Hopefully it won’t be long before seeing more of Peter Parker’s neverending progression. At the time of writing, I’m soon to pick up the newly relaunched Amazing Spider-Man by Dan Slott and Humberto Ramos. Given that he wrote three of those examples I just listed, I have fairly high hopes. Obviously he’ll have his fair share of issues to deal with after the events of Superior, yet more foisted upon him in a life already overburdened. But with all the talk of Peter embracing his new take on life, maybe it will show him moving past this, taking in the good as well as the bad of his situation and finding a way to make it all work, moving forward in spite of it all, just as he was built to.

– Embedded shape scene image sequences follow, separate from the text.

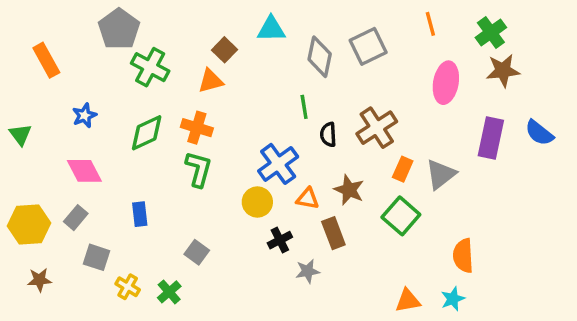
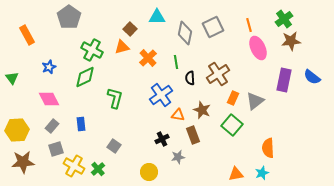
orange line: (430, 24) -> (249, 25), moved
green cross: (150, 67) -> (92, 50), moved
pink ellipse: (446, 83) -> (258, 48), turned -35
orange cross: (197, 128) -> (148, 58), moved, turned 30
yellow circle: (257, 202) -> (149, 172), moved
gray rectangle: (76, 218) -> (52, 126), moved
gray square: (97, 257) -> (56, 149), turned -35
brown star: (39, 280) -> (23, 162), size x1.6
yellow cross: (128, 287) -> (74, 166), size x1.5

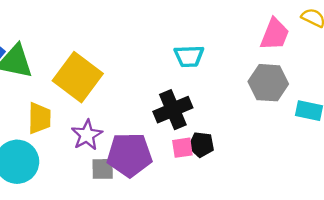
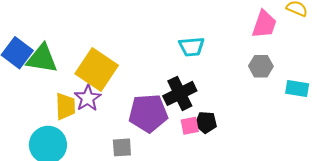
gray hexagon: (268, 83) -> (261, 66), size x0.7
purple star: (87, 135) -> (88, 98), moved
purple pentagon: (129, 155) -> (148, 113), moved

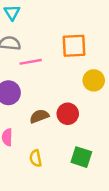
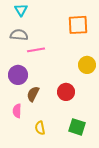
orange square: (74, 46) -> (78, 25), moved
brown semicircle: (39, 116) -> (33, 94), moved, turned -42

Or maybe it’ll just be an amusing superhero comic. For all my griping, that wouldn’t really be so bad with all the misery that’s been thrown Parker’s way. This is going to be by the writer who had him come back from the dead in part by admitting that being Spider-Man is actually pretty fun.
The relaunched Amazing Spider-Man #1 (the comic) just arrived Wednesday, and Amazing Spider-Man 2 (the movie) is out today.